I thought that The Museum of Unconditional Surrender was an extremely interesting read, especially with regards to its structure. For one thing, a good portion of this book was written as a numbered list. This was a style that I haven’t come across before in literature, and I thought that it worked really well in this novel, because not only did it allow Ugrešić to have a format to explore her ideas that was visually appealing, but also having events and thoughts ticked off by numbers added an almost monotonous quality (or perhaps monotonous isn’t the exactly the right idea, but I’m not sure what fits here) that I thought was really interesting and I very much enjoyed reading.
My favorite section of this novel was part five, “Was ist Kunst?” Art was a major thread throughout this novel, but this was the section that most directly addressed the concept of art.
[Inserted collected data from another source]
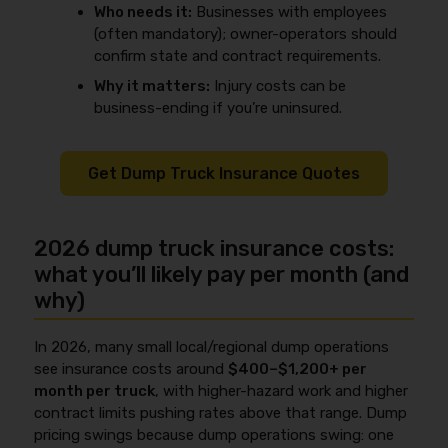
Who needs it:
Businesses with employees
(often mandatory); owner-operators should
confirm state and contract requirements.
Why it matters:
Injury costs can be
business-ending if you’re uninsured.
Get Dump Truck Insurance Quotes
2026 dump truck insurance costs:
what you’ll likely pay per month (and
why)
In 2026, many small local/regional dump operations
see insurance costs around
$400–$1,200+ per
month per truck
, with higher-hazard work and higher
contract limits pushing rates above that range. Dump
pricing swings because dump operations swing: one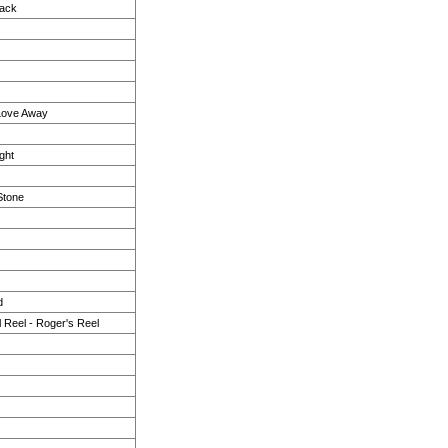
Back
 Love Away
ght
Stone
d
l Reel - Roger's Reel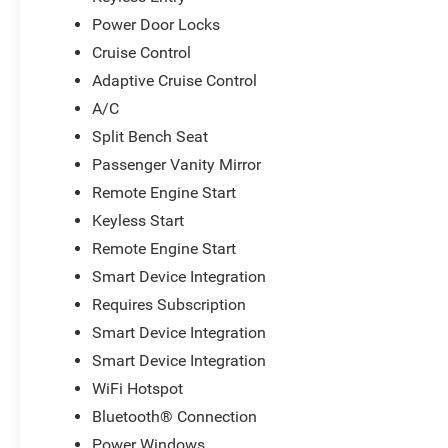
Power Door Locks
Cruise Control
Adaptive Cruise Control
A/C
Split Bench Seat
Passenger Vanity Mirror
Remote Engine Start
Keyless Start
Remote Engine Start
Smart Device Integration
Requires Subscription
Smart Device Integration
Smart Device Integration
WiFi Hotspot
Bluetooth® Connection
Power Windows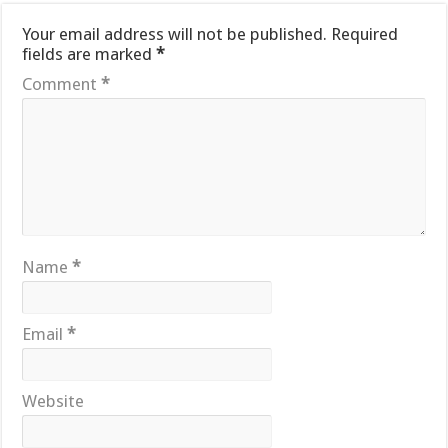
Your email address will not be published.
Required
fields are marked
*
Comment
*
Name
*
Email
*
Website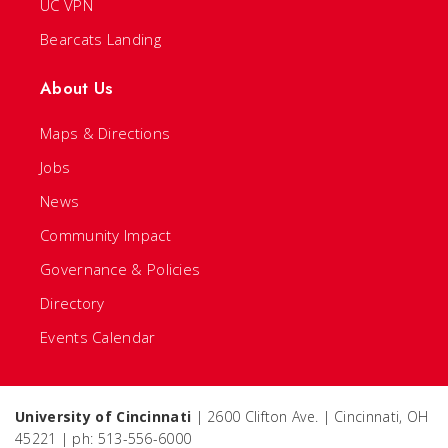
UC VPN
Bearcats Landing
About Us
Maps & Directions
Jobs
News
Community Impact
Governance & Policies
Directory
Events Calendar
University of Cincinnati
| 2600 Clifton Ave. | Cincinnati, OH
45221 | ph: 513-556-6000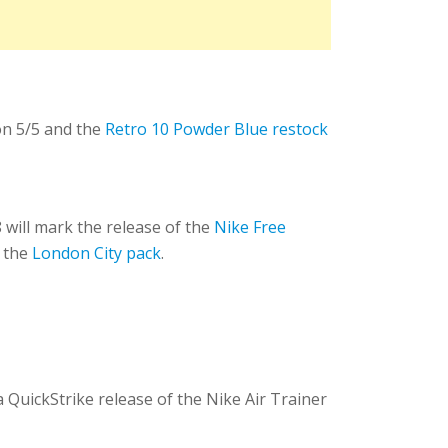
n 5/5 and the
Retro 10 Powder Blue restock
 will mark the release of the
Nike Free
 the
London City pack
.
a QuickStrike release of the Nike Air Trainer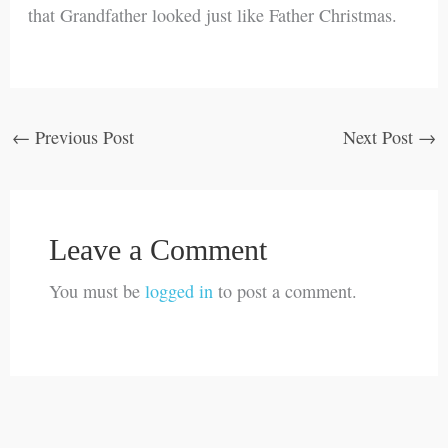
that Grandfather looked just like Father Christmas.
←
Previous Post
Next Post
→
Leave a Comment
You must be
logged in
to post a comment.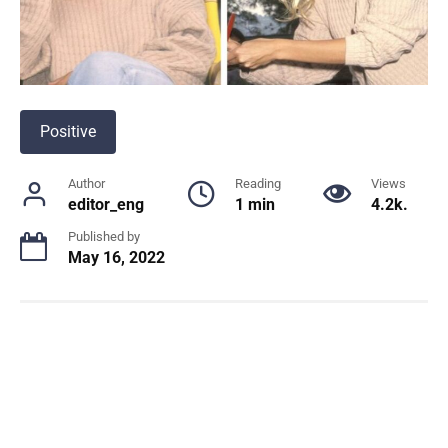
Positive
Author
Reading
Views
editor_eng
1 min
4.2k.
Published by
May 16, 2022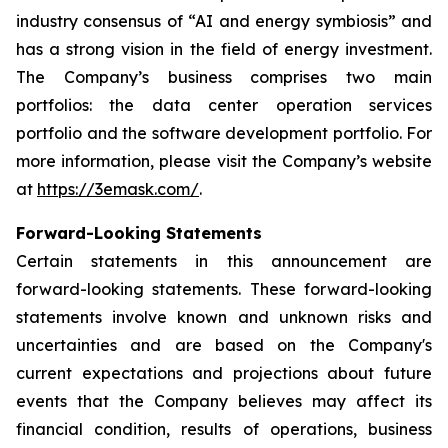
industry consensus of “AI and energy symbiosis” and
has a strong vision in the field of energy investment.
The Company’s business comprises two main
portfolios: the data center operation services
portfolio and the software development portfolio. For
more information, please visit the Company’s website
at
https://3emask.com/
.
Forward-Looking Statements
Certain statements in this announcement are
forward-looking statements. These forward-looking
statements involve known and unknown risks and
uncertainties and are based on the Company's
current expectations and projections about future
events that the Company believes may affect its
financial condition, results of operations, business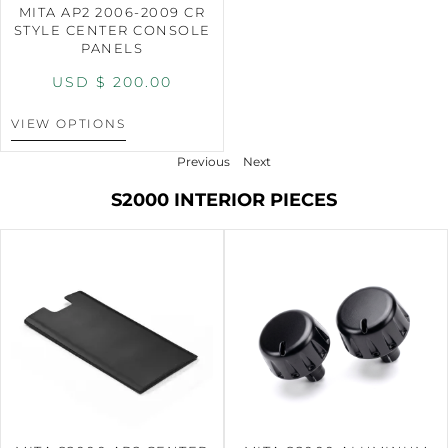
MITA AP2 2006-2009 CR
STYLE CENTER CONSOLE
PANELS
USD $
200.00
VIEW OPTIONS
Previous
Next
S2000 INTERIOR PIECES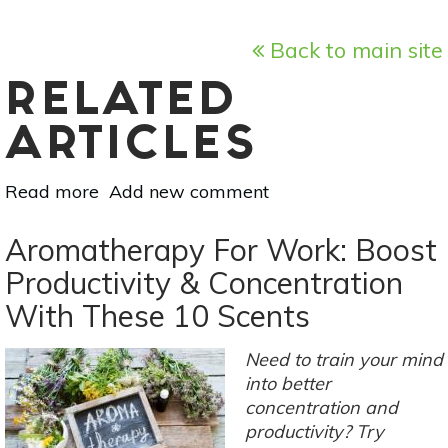
Back to main site
RELATED
ARTICLES
Read more
about
Add new comment
5
Ways
Aromatherapy For Work: Boost
Music
Productivity & Concentration
Can
With These 10 Scents
Make
You
A
Need to train your mind
Healthier,
into better
Happier
concentration and
Person
productivity? Try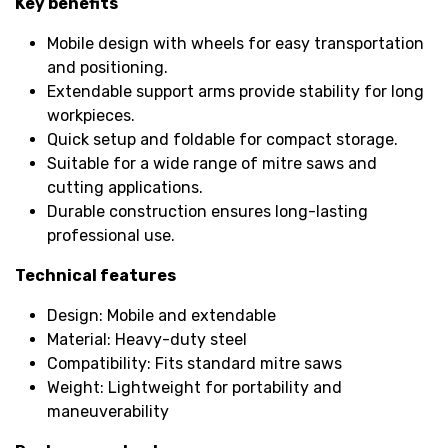
Key benefits
Mobile design with wheels for easy transportation
and positioning.
Extendable support arms provide stability for long
workpieces.
Quick setup and foldable for compact storage.
Suitable for a wide range of mitre saws and
cutting applications.
Durable construction ensures long-lasting
professional use.
Technical features
Design: Mobile and extendable
Material: Heavy-duty steel
Compatibility: Fits standard mitre saws
Weight: Lightweight for portability and
maneuverability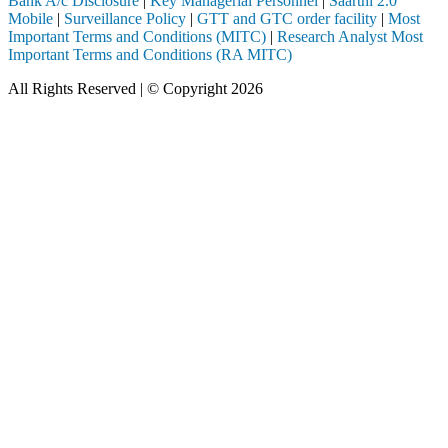
Bank A/c Disclosure
|
Key Managerial Personnel
|
Saarthi 2.0
Mobile
|
Surveillance Policy
|
GTT and GTC order facility
|
Most
Important Terms and Conditions (MITC)
|
Research Analyst Most
Important Terms and Conditions (RA MITC)
All Rights Reserved | © Copyright 2026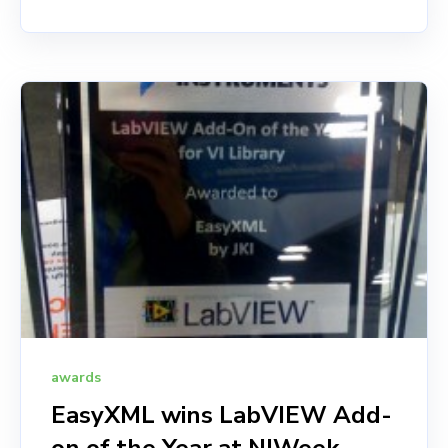
awards
EasyXML wins LabVIEW Add-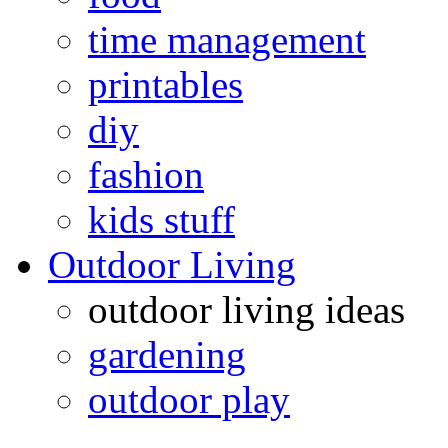
time management
printables
diy
fashion
kids stuff
Outdoor Living
outdoor living ideas
gardening
outdoor play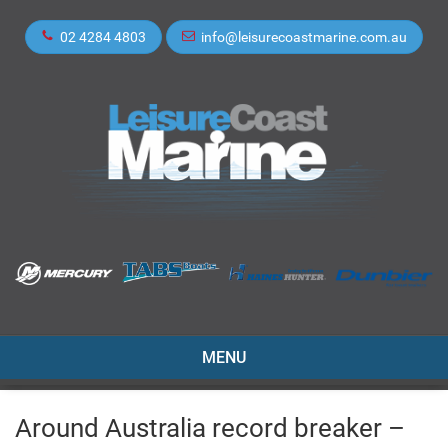
02 4284 4803
info@leisurecoastmarine.com.au
TOGGLE
MENU
NAVIGATION
Around Australia record breaker –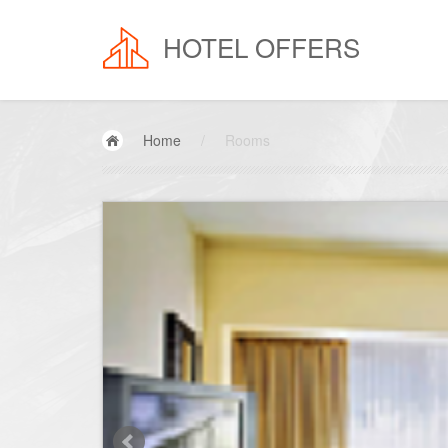
HOTEL OFFERS
Home
/
Rooms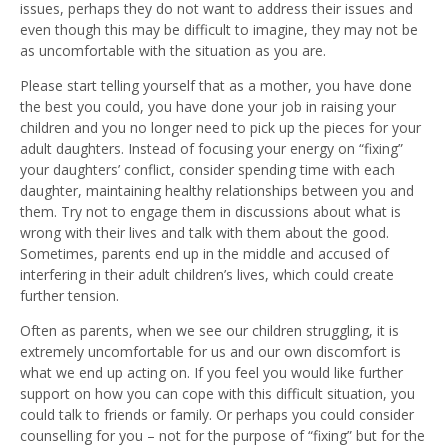
issues, perhaps they do not want to address their issues and
even though this may be difficult to imagine, they may not be
as uncomfortable with the situation as you are.
Please start telling yourself that as a mother, you have done
the best you could, you have done your job in raising your
children and you no longer need to pick up the pieces for your
adult daughters. Instead of focusing your energy on “fixing”
your daughters’ conflict, consider spending time with each
daughter, maintaining healthy relationships between you and
them. Try not to engage them in discussions about what is
wrong with their lives and talk with them about the good.
Sometimes, parents end up in the middle and accused of
interfering in their adult children’s lives, which could create
further tension.
Often as parents, when we see our children struggling, it is
extremely uncomfortable for us and our own discomfort is
what we end up acting on. If you feel you would like further
support on how you can cope with this difficult situation, you
could talk to friends or family. Or perhaps you could consider
counselling for you – not for the purpose of “fixing” but for the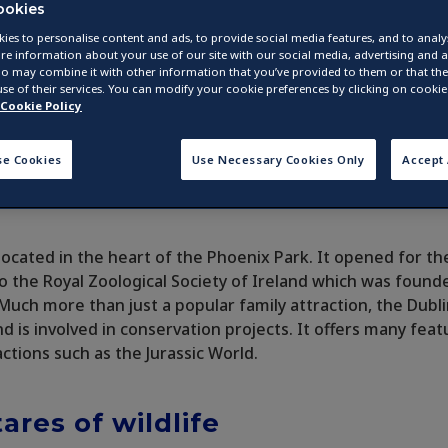
ookies
ies to personalise content and ads, to provide social media features, and to analys
re information about your use of our site with our social media, advertising and a
o may combine it with other information that you’ve provided to them or that they
se of their services. You can modify your cookie preferences by clicking on cookie 
Cookie Policy
se Cookies
Use Necessary Cookies Only
Accept 
located in the heart of the Phoenix Park. It opened for the
o the Royal Zoological Society of Ireland which was found
. Much more than just a popular family attraction, the Dubl
nd is involved in conservation projects. It offers many feat
ctions such as the Jurassic World.
ares of wildlife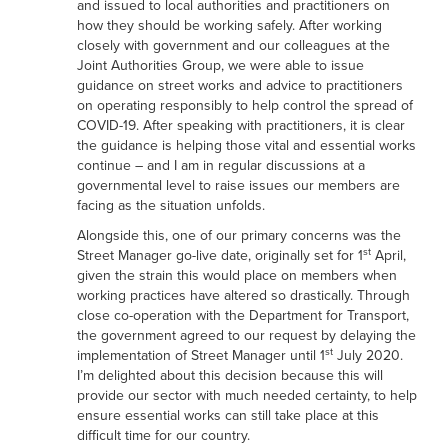
and issued to local authorities and practitioners on
how they should be working safely. After working
closely with government and our colleagues at the
Joint Authorities Group, we were able to issue
guidance on street works and advice to practitioners
on operating responsibly to help control the spread of
COVID-19. After speaking with practitioners, it is clear
the guidance is helping those vital and essential works
continue – and I am in regular discussions at a
governmental level to raise issues our members are
facing as the situation unfolds.
Alongside this, one of our primary concerns was the
st
Street Manager go-live date, originally set for 1
April,
given the strain this would place on members when
working practices have altered so drastically. Through
close co-operation with the Department for Transport,
the government agreed to our request by delaying the
st
implementation of Street Manager until 1
July 2020.
I’m delighted about this decision because this will
provide our sector with much needed certainty, to help
ensure essential works can still take place at this
difficult time for our country.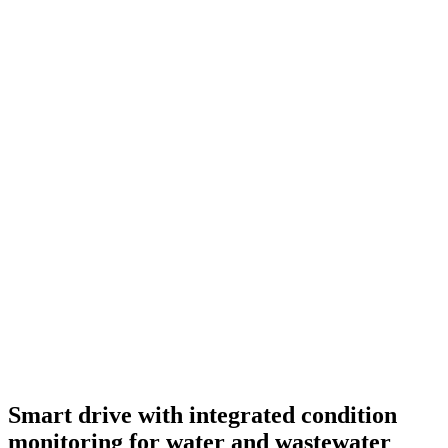
Smart drive with integrated condition
monitoring for water and wastewater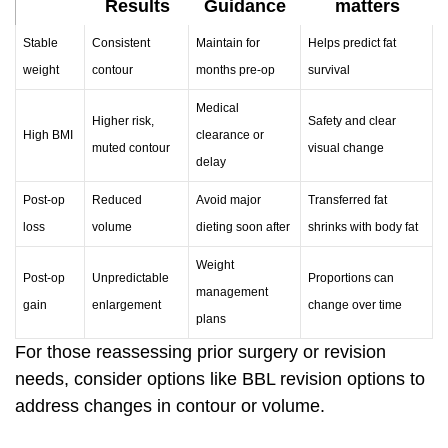
Results
Guidance
matters
Stable
Consistent
Maintain for
Helps predict fat
weight
contour
months pre-op
survival
Medical
Higher risk,
Safety and clear
High BMI
clearance or
muted contour
visual change
delay
Post-op
Reduced
Avoid major
Transferred fat
loss
volume
dieting soon after
shrinks with body fat
Weight
Post-op
Unpredictable
Proportions can
management
gain
enlargement
change over time
plans
For those reassessing prior surgery or revision
needs, consider options like
BBL revision options
to
address changes in contour or volume.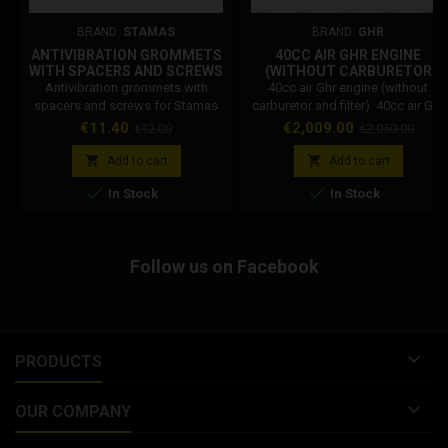
BRAND:
STAMAS
BRAND:
GHR
ANTIVIBRATION GROMMETS
40CC AIR GHR ENGINE
WITH SPACERS AND SCREWS
(WITHOUT CARBURETOR
FOR STAMAS STANDARD
AND FILTER)
Antivibration grommets with
40cc air Ghr engine (without
RADIATOR
spacers and screws for Stamas
carburetor and filter). 40cc air Ghr
standard radiator
engine including complete
Price
Regular
Price
Regular
€11.40
€2,009.00
€12.00
€2,050.00
marmiatta, the engine does not
price
price
include the carburetor. Ghr


Add to cart
Add to cart
minimoto engine complete with


In Stock
In Stock
muffler, silencer. Ghr motor
available with 10/12/14/15 flange
or with flange. At the time of
purchase, insert the desired
Follow us on Facebook
flange in the notes.

PRODUCTS

OUR COMPANY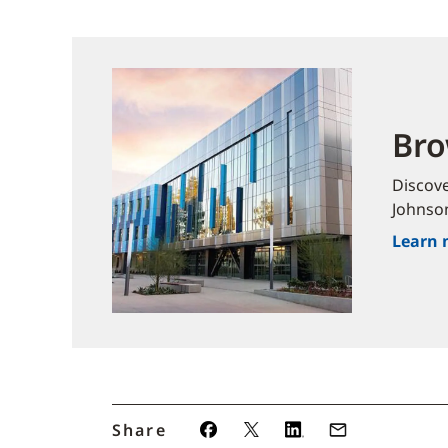
Bro
Discov
Johnso
Learn 
Share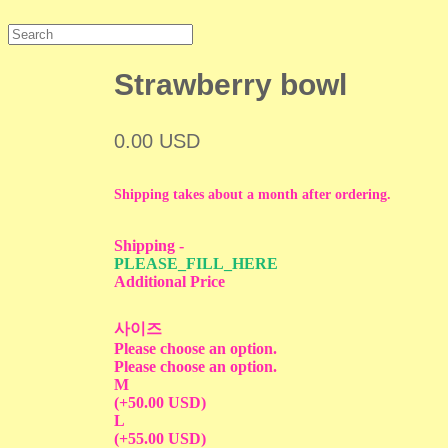
Strawberry bowl
0.00 USD
Shipping takes about a month after ordering.
Shipping
-
PLEASE_FILL_HERE
Additional Price
사이즈
Please choose an option.
Please choose an option.
M
(+50.00 USD)
L
(+55.00 USD)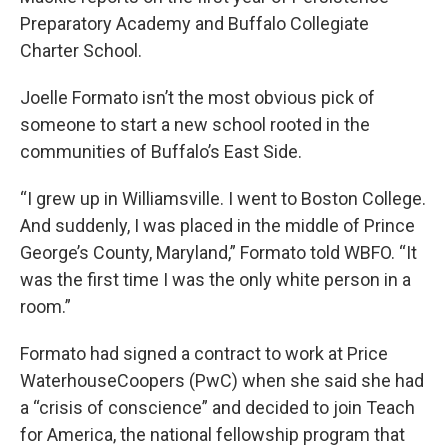
Preparatory Academy and Buffalo Collegiate
Charter School.
Joelle Formato isn’t the most obvious pick of
someone to start a new school rooted in the
communities of Buffalo’s East Side.
“I grew up in Williamsville. I went to Boston College.
And suddenly, I was placed in the middle of Prince
George’s County, Maryland,” Formato told WBFO. “It
was the first time I was the only white person in a
room.”
Formato had signed a contract to work at Price
WaterhouseCoopers (PwC) when she said she had
a “crisis of conscience” and decided to join Teach
for America, the national fellowship program that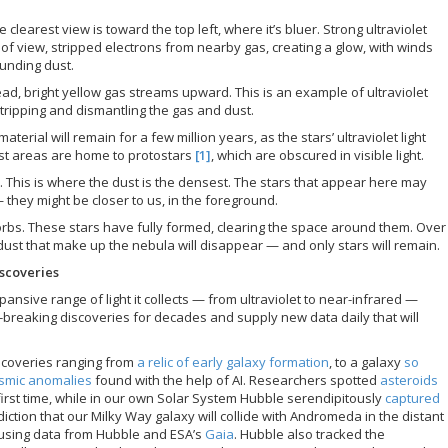
e clearest view is toward the top left, where it’s bluer. Strong ultraviolet
d of view, stripped electrons from nearby gas, creating a glow, with winds
ounding dust.
ad, bright yellow gas streams upward. This is an example of ultraviolet
stripping and dismantling the gas and dust.
rial will remain for a few million years, as the stars’ ultraviolet light
st areas are home to protostars
[1]
, which are obscured in visible light.
ck. This is where the dust is the densest. The stars that appear here may
— they might be closer to us, in the foreground.
orbs. These stars have fully formed, clearing the space around them. Over
 dust that make up the nebula will disappear — and only stars will remain.
scoveries
nsive range of light it collects — from ultraviolet to near-infrared —
reaking discoveries for decades and supply new data daily that will
iscoveries ranging from
a relic of early galaxy formation
, to a galaxy
so
smic anomalies
found with the help of AI. Researchers spotted
asteroids
first time, while in our own Solar System Hubble serendipitously
captured
diction that our Milky Way galaxy will collide with Andromeda in the distant
 using data from Hubble and ESA’s
Gaia
. Hubble also tracked the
My two favorite answers to the question “what is art” were “Art is an endeavour to defend the wholeness of the world, the secret connection between all things” (161) and “I don’t know. An act which is certainly connected with mastering gravity, but which is not flying” (169). I thought the first answer was especially intriguing. The idea of art being used as a connection isn’t exactly novel, but I like the idea that art is what keeps the world from breaking up into pieces. I’m not completely sure I understand the idea that art is “an act which is certainly connected with mastering gravity, but which is not flying,” but at the very least I thought that this was a nicely poetic idea. I think that not only are both of these really beautiful answers, but I really liked the idea of having a section dedicated to exploring the impossible question of what art is.
In addition it was nice reading a novel not only written by a woman, but also told from the perspective of a woman. While other novels that we have read have certainly featured women, this was the first that only had a female protagonist, and I thought that this was a nice change of pace that offered a fresh perspective on some of the issues that the other writers have been exploring.
On a slightly unrelated note, I’m eating a fortune cookie whose fortune says, “to remember is to understand” which I think ties in quite nicely with Ugrešić explorations of memory.